3

The actual problem is in some machine learning application, and the data gets a little complex. So here's an MWE that captures the essence of the problem:

I have two arrays made as follows:

L = np.arange(12).reshape(4,3)
M = np.arange(12).reshape(6,2)

Now, I want to find the rows R in L, such that there exists some row in M that is made up of all the elements in R except the last one.

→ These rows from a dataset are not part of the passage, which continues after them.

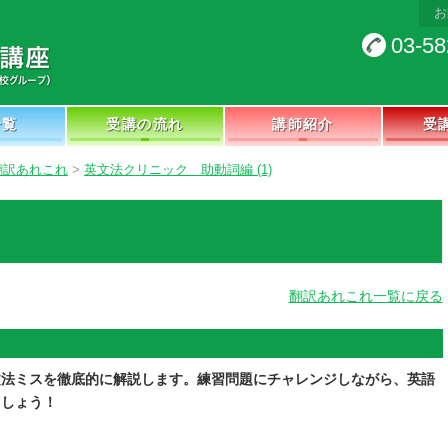
お
03-58
一覧
受講の流れ
講師紹介
受
翻訳あれこれ
>
英文法クリニック 助動詞編 (1)
翻訳あれこれ一覧に戻る
文法ミスを徹底的に解説します。練習問題にチャレンジしながら、英語
ましょう！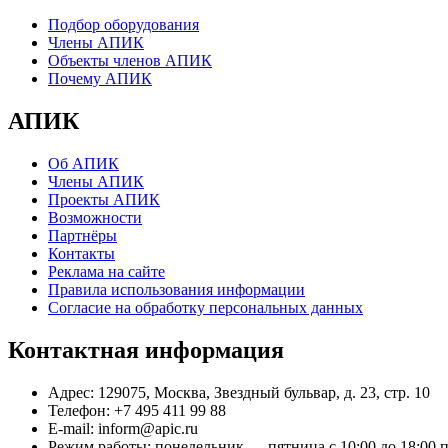
Подбор оборудования
Члены АПИК
Объекты членов АПИК
Почему АПИК
АПИК
Об АПИК
Члены АПИК
Проекты АПИК
Возможности
Партнёры
Контакты
Реклама на сайте
Правила использования информации
Согласие на обработку персональных данных
Контактная информация
Адрес:
129075, Москва, Звездный бульвар, д. 23, стр. 10
Телефон:
+7 495 411 99 88
E-mail:
inform@apic.ru
Режим работы:
понедельник — пятница с 10:00 до 18:00 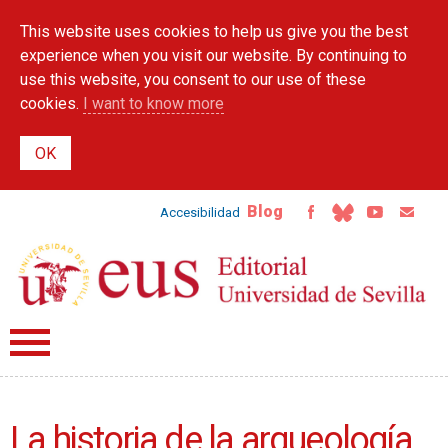
Skip to
This website uses cookies to help us give you the best
main
content
experience when you visit our website. By continuing to
use this website, you consent to our use of these
cookies.
I want to know more
Blog
Accesibilidad
La historia de la arqueología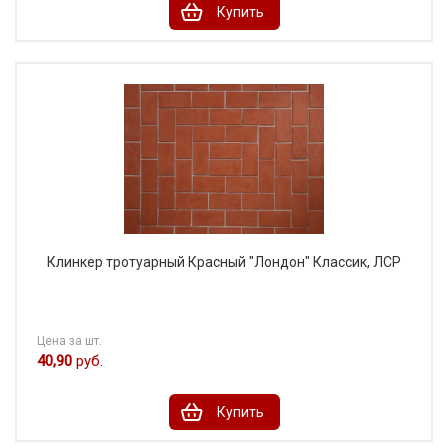
Купить
Клинкер тротуарный Красный "Лондон" Классик, ЛСР
Цена за шт.
40,90
руб.
Купить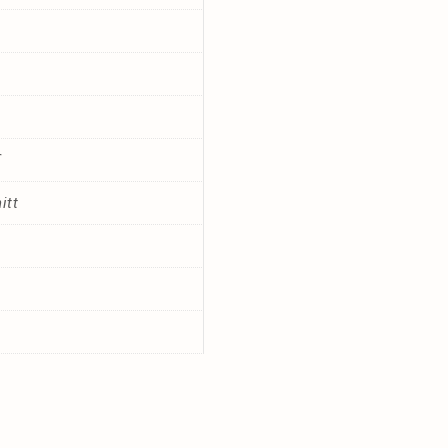
€
itt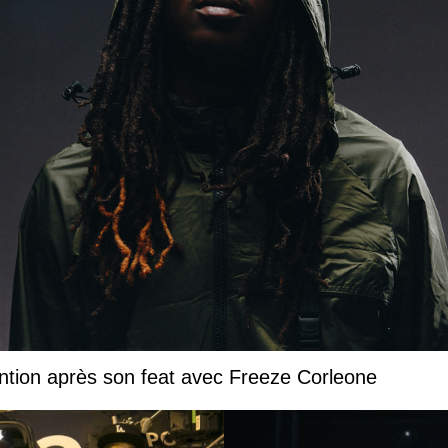
ntion après son feat avec Freeze Corleone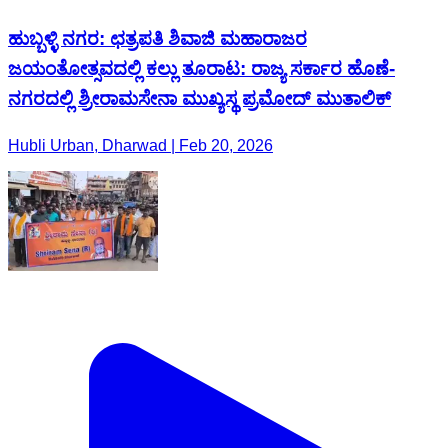
ಹುಬ್ಬಳ್ಳಿ ನಗರ: ಛತ್ರಪತಿ ಶಿವಾಜಿ ಮಹಾರಾಜರ
ಜಯಂತೋತ್ಸವದಲ್ಲಿ ಕಲ್ಲು ತೂರಾಟ: ರಾಜ್ಯ ಸರ್ಕಾರ ಹೊಣೆ-
ನಗರದಲ್ಲಿ ಶ್ರೀರಾಮಸೇನಾ ಮುಖ್ಯಸ್ಥ ಪ್ರಮೋದ್ ಮುತಾಲಿಕ್
Hubli Urban, Dharwad | Feb 20, 2026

From the above example code, L and M look like this:

array([[ 0,  1,  2],  # L
       [ 3,  4,  5],
       [ 6,  7,  8],
       [ 9, 10, 11]])

array([[ 0,  1],  # M
       [ 2,  3],
       [ 4,  5],
       [ 6,  7],
       [ 8,  9],
       [10, 11]])

I would like from these, the marked rows in L, as a numpy array:

array([[ 0,  1,  2],
       [ 6,  7,  8]])

If I were representing L and M as python lists, I would have done this:

L = [[0, 1, 2], [3, 4, 5], [6, 7, 8], [9, 10, 11]]
M = [[0, 1], [2, 3], [4, 5], [6, 7], [8, 9], [10, 11]]
answer = [R for R in L if R[:-1] in M]

Now, I know that I can use a similar list comprehension in numpy and cast the result into an array, numpy being as awesome as it is, probably has a more elegant way to do this that I don't know about.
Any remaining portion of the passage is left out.